* _Page-level text extractions_:
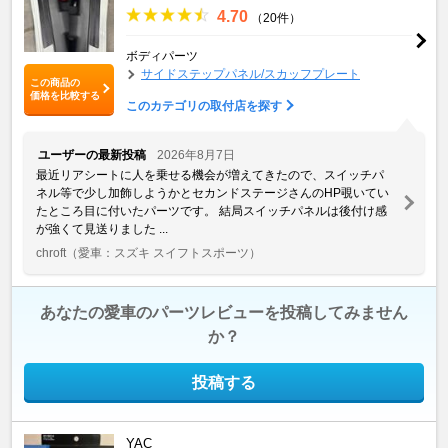
4.70
（20件）
ボディパーツ
サイドステップパネル/スカッフプレート
この商品の
価格を比較する
このカテゴリの取付店を探す
ユーザーの最新投稿
2026年8月7日
最近リアシートに人を乗せる機会が増えてきたので、スイッチパ
ネル等で少し加飾しようかとセカンドステージさんのHP覗いてい
たところ目に付いたパーツです。 結局スイッチパネルは後付け感
が強くて見送りました ...
chroft
（愛車：スズキ スイフトスポーツ）
あなたの愛車のパーツレビューを投稿してみません
か？
投稿する
YAC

* _Instructions to follow_: Reproduce each line above exactly, but not a single picture.

* _Reply to the task_:
4.70
（20件）
ボディパーツ
サイドステップパネル/スカッフプレート
この商品の
価格を比較する
このカテゴリの取付店を探す
ユーザーの最新投稿
2026年8月7日
最近リアシートに人を乗せる機会が増えてきたので、スイッチパ
ネル等で少し加飾しようかとセカンドステージさんのHP覗いてい
たところ目に付いたパーツです。 結局スイッチパネルは後付け感
が強くて見送りました ...
chroft
（愛車：スズキ スイフトスポーツ）
あなたの愛車のパーツレビューを投稿してみません
か？
投稿する
YAC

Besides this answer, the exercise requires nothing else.